Of course I teach, write, and write about memoir. Of course I write, and write about, young adult literature. Of course I take my stab at poems.
But don't think I'm not also in love with, perhaps most deeply admiring of, novels written for adults. Because I have not found a way to do this work myself. Because I don't know how.
Yesterday I raved about
Swimming Home. This past weekend, in the
Chicago Tribune, Reply to a Letter from Helga. A few weeks ago,
The Colour of Milk, and before that
You Remind Me of Me, The Orchardist,
Boleto,
Book of Clouds, Out Stealing Horses,
The Disappeared, American Music,
The Sense of an Ending, the Alice McDermott novels, the books featured in this yellowing snapshot above (and others). These slender books that devastate with their shimmering, dangerous sentence, structure, form. These books that have left me staggered on the couch.
I don't know what I would do without them, truly. I don't know that I'd have the same faith in humankind if these books were not now in my blood, if they were not (fractionally) mine.
There is still room to do what no one has ever done before. There are still stories untold. I may be getting older, but: there are more stories to be found. Genius abounds.
I spent much of last week in the company of YoungArts writers whose stories and words were so full of the fearless, so unbroken by other people's ideas of what story and language might be, that there was no way in hell I was going to read an ordinary book on the way home. Not that I seek out the ordinary, ever. But sometimes I get stuck with it, and I get rankled through.
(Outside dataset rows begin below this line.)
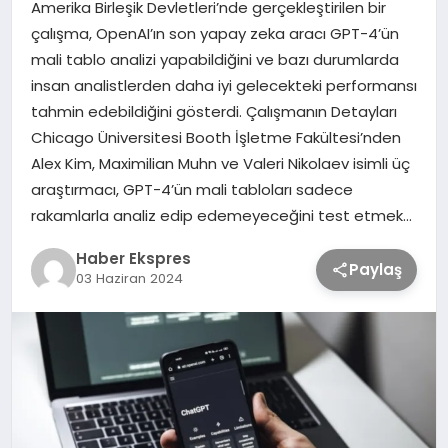
Amerika Birleşik Devletleri’nde gerçekleştirilen bir
çalışma, OpenAI’ın son yapay zeka aracı GPT-4’ün
TEKNOLOJİ
mali tablo analizi yapabildiğini ve bazı durumlarda
insan analistlerden daha iyi gelecekteki performansı
tahmin edebildiğini gösterdi. Çalışmanın Detayları
SAĞLIK
Chicago Üniversitesi Booth İşletme Fakültesi’nden
Alex Kim, Maximilian Muhn ve Valeri Nikolaev isimli üç
MAGAZİN
araştırmacı, GPT-4’ün mali tabloları sadece
rakamlarla analiz edip edemeyeceğini test etmek…
EĞİTİM
Haber Ekspres
Paylaş
03 Haziran 2024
So I went to Books & Books while the YoungArtists were listening to people like Joshua Bell and Bill T. Jones and Adrian Grenier and Debbie Allen talk (oh, my), because I knew I could rely on a famous independent to cut the deck of new releases right. And there, on the front table, I found
The Colour of Milk, by Nell Leyshon. I had never heard of it or her, but because I am forever milking my own metaphors, I was intrigued. Read the first two lines. Bought it. Finished it on the flight home. Held it to my chest—this riveting, fierce, enveloping, and I-know-you-want-to know-what-it-is-actually-about book, so let me explain that in a line or two.
The Colour of Milk is the story of a girl in the year 1831 who has learned literacy, but at a terrible price.
Milk is her story, her confession.
Milk will break your heart.
Let me show you how it starts:
this is my book and i am writing it by my own hand.
in this year of lord eighteen hundred and thirty one I am reached the age of fifteen and i am sitting by my window and i can see many things. i can see birds and they fill the sky with their cries. i can see the trees and i can see the leaves.
and each leaf has veins which run down it.
and the bark of each tree has cracks.
i am not very tall and my hair is the colour of milk.
my name is mary and i have learned to spell it. m.a.r.y. that is how you letter it.
Of your list I've only read one: Out Stealing Horses. It was a near perfect novel. I shall have to check out the rest. Perhaps not writing adult literary fiction allows us to enjoy it the more. I can sink into the story without analyzing it to pieces.
And now I have my entire reading list for the month of February ;) Why thank you, lovely Beth.
That's wonderful, Beth. I'm saving these to my list.